Esta semana, duas notícias sem nenhuma ligação entre si chamaram a minha atenção.

Uma delas informava que um documentário brasileiro tinha recebido um prêmio internacional: conta a história dos últimos sobreviventes de um povo destinado à extinção. A extinção certa: é um conceito brutal. Mas é com isso que temos de lidar: com um povo que morre e leva consigo a sua cultura e a sua língua. A derrota é coletiva, todos nós perdemos quando um povo desaparece. A humanidade se revela menos humana por permitir que povos sejam dizimados.




A outra notícia referia-se a um político italiano, o qual afirmou que a política deve interessar-se pelos vivos, não pelos mortos. Discute-se na Itália a lei do testamento biológico, que prevê a possibilidade de as pessoas poderem exprimir-se sobre o fim da própria vida. A frase causou polêmica, e não apenas pelo conteúdo ético.

Trata-se, claramente, de dois problemas diferentes: em um caso, é uma cultura que se perde juntamente com os seus últimos falantes, arrastada pela nossa miséria ética, pela nossa incapacidade de proteger as pessoas. No outro caso, trata-se de uma linguagem usada para desqualificar, para rebaixar o sentido de humano em relação à morte. Como bem observou um jornalista, Massimo Gramellini, em sua coluna cotidiana no Corriere della Sera, o político usou os instrumentos da linguagem politicamente incorreta para marcar mais um ponto junto do seu eleitorado: para exprimir que talvez fosse oportuno priorizar a discussão sobre as dificuldades dos italianos com o trabalho, por exemplo, acabou por banalizar o sofrimento de famílias que convivem com doentes terminais, os quais a medicina trata no limite do conhecimento científico e de acordo com o previsto por lei. A matéria é complexa e não se limita à tentação maniqueísta de defender ou reprovar a eutanásia, mas de regulamentar tratamentos aplicáveis à fase final da vida, entre esses as curas paliativas e a sedação profunda.

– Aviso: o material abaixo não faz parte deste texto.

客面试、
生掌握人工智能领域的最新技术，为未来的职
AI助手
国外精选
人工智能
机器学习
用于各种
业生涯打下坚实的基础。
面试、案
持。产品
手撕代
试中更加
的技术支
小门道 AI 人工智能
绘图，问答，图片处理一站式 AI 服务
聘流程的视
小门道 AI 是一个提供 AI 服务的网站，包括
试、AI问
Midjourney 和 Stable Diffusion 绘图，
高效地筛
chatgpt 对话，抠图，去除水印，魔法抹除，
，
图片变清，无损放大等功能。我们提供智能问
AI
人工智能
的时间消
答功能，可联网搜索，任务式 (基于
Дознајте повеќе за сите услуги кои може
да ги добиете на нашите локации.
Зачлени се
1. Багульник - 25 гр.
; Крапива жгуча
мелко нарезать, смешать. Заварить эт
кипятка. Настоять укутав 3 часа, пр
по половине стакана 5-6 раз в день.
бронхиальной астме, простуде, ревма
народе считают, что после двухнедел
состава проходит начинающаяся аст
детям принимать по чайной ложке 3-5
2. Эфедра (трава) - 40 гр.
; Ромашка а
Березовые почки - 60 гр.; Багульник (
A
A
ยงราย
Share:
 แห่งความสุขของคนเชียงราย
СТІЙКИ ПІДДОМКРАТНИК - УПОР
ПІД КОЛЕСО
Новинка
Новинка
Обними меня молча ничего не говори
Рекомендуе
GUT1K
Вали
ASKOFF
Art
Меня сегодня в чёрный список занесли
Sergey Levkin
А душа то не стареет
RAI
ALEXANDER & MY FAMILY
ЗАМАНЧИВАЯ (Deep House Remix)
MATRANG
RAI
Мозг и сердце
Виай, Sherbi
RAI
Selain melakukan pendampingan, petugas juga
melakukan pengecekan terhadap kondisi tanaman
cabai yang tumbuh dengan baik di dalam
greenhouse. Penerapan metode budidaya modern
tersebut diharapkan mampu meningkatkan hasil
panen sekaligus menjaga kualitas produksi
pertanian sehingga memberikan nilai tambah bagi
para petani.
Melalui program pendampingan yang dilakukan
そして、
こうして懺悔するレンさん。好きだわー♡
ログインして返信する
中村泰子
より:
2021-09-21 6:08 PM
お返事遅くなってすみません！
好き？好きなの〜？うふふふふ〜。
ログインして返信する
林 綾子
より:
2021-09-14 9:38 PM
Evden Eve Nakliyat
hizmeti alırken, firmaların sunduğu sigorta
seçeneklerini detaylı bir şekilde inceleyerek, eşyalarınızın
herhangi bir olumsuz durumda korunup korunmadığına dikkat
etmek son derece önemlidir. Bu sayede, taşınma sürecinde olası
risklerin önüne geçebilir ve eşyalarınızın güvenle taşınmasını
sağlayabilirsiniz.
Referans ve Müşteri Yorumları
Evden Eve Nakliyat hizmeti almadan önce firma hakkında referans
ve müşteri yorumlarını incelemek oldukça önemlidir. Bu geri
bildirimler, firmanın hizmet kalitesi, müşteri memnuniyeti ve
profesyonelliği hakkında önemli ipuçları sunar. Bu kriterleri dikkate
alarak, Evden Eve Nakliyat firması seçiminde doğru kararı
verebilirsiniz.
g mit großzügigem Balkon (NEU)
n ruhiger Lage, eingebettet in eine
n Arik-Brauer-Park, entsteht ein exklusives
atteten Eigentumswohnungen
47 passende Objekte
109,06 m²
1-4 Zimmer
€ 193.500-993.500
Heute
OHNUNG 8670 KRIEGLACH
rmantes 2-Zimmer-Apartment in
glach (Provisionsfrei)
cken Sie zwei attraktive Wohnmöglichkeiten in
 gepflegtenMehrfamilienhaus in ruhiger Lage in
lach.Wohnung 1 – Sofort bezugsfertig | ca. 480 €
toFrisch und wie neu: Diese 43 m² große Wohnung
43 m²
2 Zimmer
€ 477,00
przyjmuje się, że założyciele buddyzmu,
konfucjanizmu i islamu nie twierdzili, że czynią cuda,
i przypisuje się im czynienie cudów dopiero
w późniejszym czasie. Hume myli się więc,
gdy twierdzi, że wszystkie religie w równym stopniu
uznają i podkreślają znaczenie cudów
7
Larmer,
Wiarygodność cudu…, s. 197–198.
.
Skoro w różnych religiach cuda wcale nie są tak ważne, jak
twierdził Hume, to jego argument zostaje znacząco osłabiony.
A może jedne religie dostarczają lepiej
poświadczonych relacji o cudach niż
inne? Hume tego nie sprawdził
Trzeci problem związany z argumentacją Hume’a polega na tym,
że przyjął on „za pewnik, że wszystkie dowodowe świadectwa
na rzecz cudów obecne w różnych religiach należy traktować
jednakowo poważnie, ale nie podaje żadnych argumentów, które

Falar da morte exige uma linguagem adequada, porque a morte é parte da cultura. Os mortos são patrimônio da nossa memória. Acho que falamos pouco da morte como elemento discursivo. Falamos dos aspectos técnicos, dos aspectos filosóficos, dos aspectos religiosos. Seria interessante realizar uma gramática da morte que sistematizasse os telegramas, os epitáfios, os réquiens, os obituários, a linguagem jurídica reservada ao tema, assim como a linguagem científica. Falar dos mortos ajuda a metabolizar um tema do qual muitos têm medo, ajuda a compreender a sua complexidade. Por isso os mortos também pertencem à lingua. Por isso, e não só por isso, os mortos são importantes para os vivos.